L’un est en tenue de soldat de l’armée suisse, l’autre porte un béret et une veste bomber, le troisième arbore de grosses lunettes de soleil. Point commun sur cette photo diffusée sur la Toile ? Ces jeunes d’une vingtaine d’années font une « quenelle » devant la synagogue bordant le boulevard Georges-Favon en décembre 2013.
Popularisé par le polémiste français Dieudonné, ce geste apparaît comme un symbole de contestation du système et d’anticonformisme aux yeux de ses fans. Mais nombre d’observateurs, comme le président de la Ligue contre le racisme et l’antisémitisme en France, considèrent la quenelle comme une manifestation antisémite. Un salut nazi inversé. D’après nos renseignements, ce trio vient d’être condamné par la justice, par le biais d’une ordonnance pénale, pour violation de la norme fédérale contre la discrimination raciale.

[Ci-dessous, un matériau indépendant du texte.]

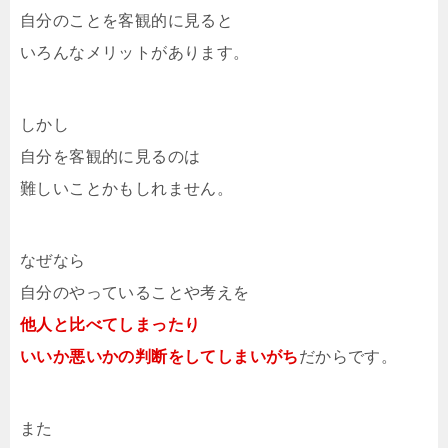
自分のことを客観的に見ると
いろんなメリットがあります。
しかし
自分を客観的に見るのは
難しいことかもしれません。
なぜなら
自分のやっていることや考えを
他人と比べてしまったり
いいか悪いかの判断をしてしまいがち
だからです。
また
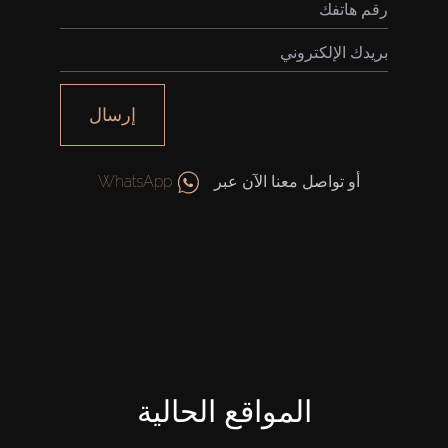
بيع
قيد الإنشاء
إرسال
الوكلاء
أو تواصل معنا الآن عبر
WhatsApp
من نحن
المواقع الحالية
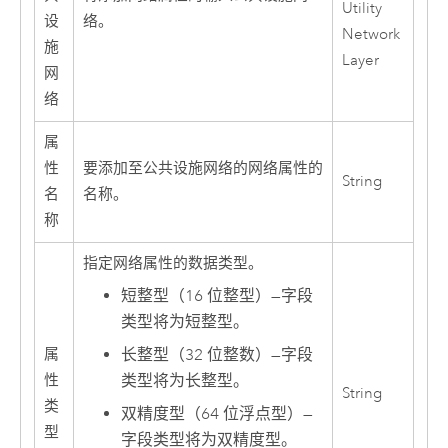
Utility
设
络。
Network
施
Layer
网
络
属
性
要添加至公共设施网络的网络属性的
String
名
名称。
称
指定网络属性的数据类型。
短整型（16 位整型）
—
字段
类型将为短整型。
属
长整型（32 位整数）
—
字段
性
类型将为长整型。
String
类
双精度型（64 位浮点型）
—
型
字段类型将为双精度型。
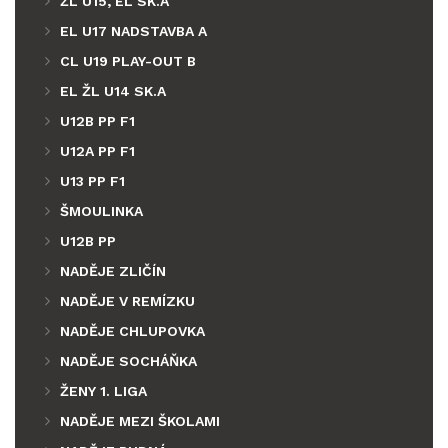
ŽL U15, EL SK.A
EL U17 NADSTAVBA A
CL U19 PLAY-OUT B
EL ŽL U14 SK.A
U12B PP F1
U12A PP F1
U13 PP F1
ŠMOULINKA
U12B PP
NADĚJE ZLIČÍN
NADĚJE V REMÍZKU
NADĚJE CHLUPOVKA
NADĚJE SOCHÁŇKA
ŽENY 1. LIGA
NADĚJE MEZI ŠKOLAMI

« Deux personnes (ndlr : écopant de 90 jours-amende avec sursis) ont fait opposition à ces ordonnances, confirmait mercredi Henri Della Casa, porte-parole du pouvoir judiciaire. Elles seront donc jugées par le Tribunal de police. » Me Pascal Junod, avocat d’un des jeunes, confirme que son client fera opposition. Le troisième prévenu, condamné à 100 jours-amende avec sursis, accepte la sanction et n’affrontera donc pas de procès public.
Un autre jeune convoqué
Un quatrième homme a aussi été convoqué ce printemps chez le procureur Antoine Hamdan. Les enquêteurs l’auraient d’abord suspecté d’avoir propagé le cliché sur Internet. Mis hors de cause, il a donc été entendu comme « personne appelée à donner des renseignements ». Il a admis connaître les prévenus, il a également vu la photo incriminée. Rien de plus, dit-il. Pas de quoi le poursuivre, a apparemment conclu la justice.

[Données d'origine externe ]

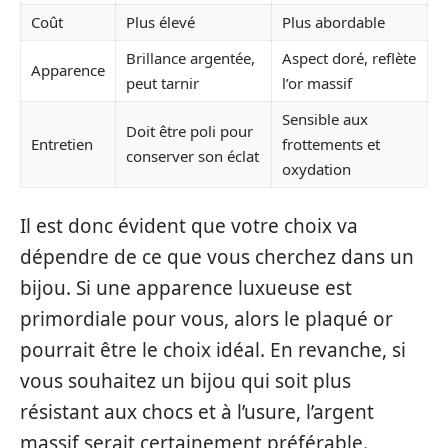
Coût
Plus élevé
Plus abordable
Brillance argentée,
Aspect doré, reflète
Apparence
peut tarnir
l’or massif
Sensible aux
Doit être poli pour
Entretien
frottements et
conserver son éclat
oxydation
Il est donc évident que votre choix va
dépendre de ce que vous cherchez dans un
bijou. Si une apparence luxueuse est
primordiale pour vous, alors le plaqué or
pourrait être le choix idéal. En revanche, si
vous souhaitez un bijou qui soit plus
résistant aux chocs et à l’usure, l’argent
massif serait certainement préférable.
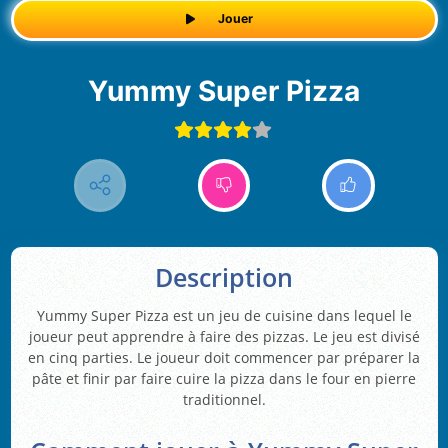
Jouer
Yummy Super Pizza
Description
Yummy Super Pizza est un jeu de cuisine dans lequel le
joueur peut apprendre à faire des pizzas. Le jeu est divisé
en cinq parties. Le joueur doit commencer par préparer la
pâte et finir par faire cuire la pizza dans le four en pierre
traditionnel.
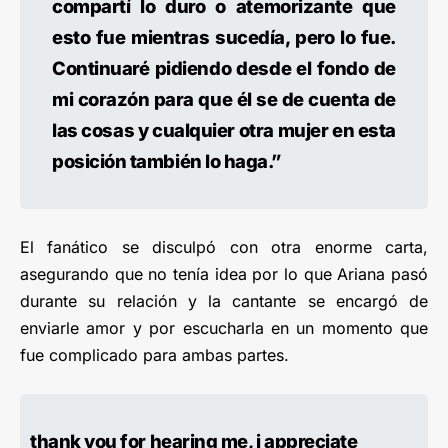
compartí lo duro o atemorizante que
esto fue mientras sucedía, pero lo fue.
Continuaré pidiendo desde el fondo de
mi corazón para que él se de cuenta de
las cosas y cualquier otra mujer en esta
posición también lo haga.”
El fanático se disculpó con otra enorme carta,
asegurando que no tenía idea por lo que Ariana pasó
durante su relación y la cantante se encargó de
enviarle amor y por escucharla en un momento que
fue complicado para ambas partes.
thank you for hearing me, i appreciate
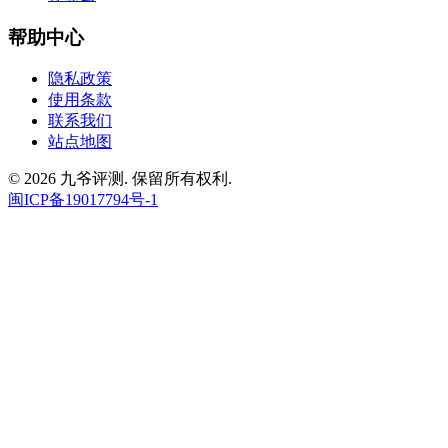
帮助中心
隐私政策
使用条款
联系我们
站点地图
© 2026 九爷评测. 保留所有权利.
闽ICP备19017794号-1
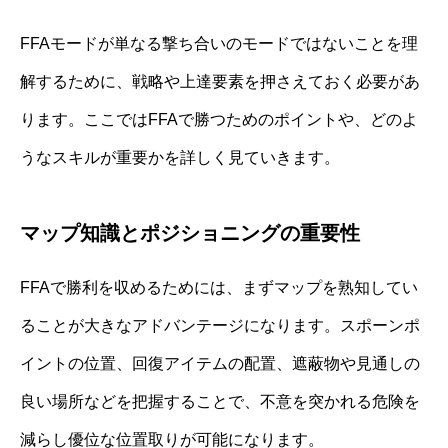
FFAモードが単なる撃ち合いのモードではないことを理
解するために、戦略や上達要素を押さえておく必要があ
ります。ここではFFAで勝つためのポイントや、どのよ
うなスキルが重要かを詳しく見ていきます。
マップ知識とポジショニングの重要性
FFAで勝利を収めるためには、まずマップを熟知してい
ることが大きなアドバンテージになります。スポーンポ
イントの位置、回復アイテムの配置、遮蔽物や見通しの
良い場所などを把握することで、不意を突かれる危険を
減らし優位な位置取りが可能になります。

Revenons aux tracas judiciaires du trio. Les mésaventures de ces trois hommes n’ont pas échappé aux animateurs du site Egalité & réconciliation, un mouvement politique nationaliste français fondé par l’écrivain Alain Soral. Le site s’étonne de voir la justice suisse « s’emparer de cette affaire (…) alors qu’aucune plainte n’avait été déposée jusque-là. Les trois amis avaient exécuté le geste pour s’amuser ». Le prévenu qui était en tenue de soldat a également dû s’expliquer devant les instances militaires, notamment l’an dernier. Il aurait dit qu’il n’était pas en service au moment des faits reprochés. D’après Egalité & réconciliation, il a précisé au juge militaire que la photo n’était pas destinée à être rendue publique et que ce cliché « totalement anodin » avait été réalisé pour « le côté punk, pour faire de la provoc ». Il rejette toute connotation antisémite.
« Le droit de rire »
Lors de son audition devant la justice genevoise, un des prévenus explique avoir agi par réaction à la polémique autour de Dieudonné. « On n’avait plus le droit de rire de certaines choses, de certaines religions et de certaines communautés. Sans viser toute la communauté juive, il existe (…) des fanatiques, comme la Ligue de défense juive qui traquait les quenelliers. (…) Soit on peut rire de tout, soit on fait des lois pour tout avec des interdictions de quenelles, de caricatures de Mahomet, etc. » En 2013, à Carouge, deux pompiers avaient été mis à pied pour des faits analogues.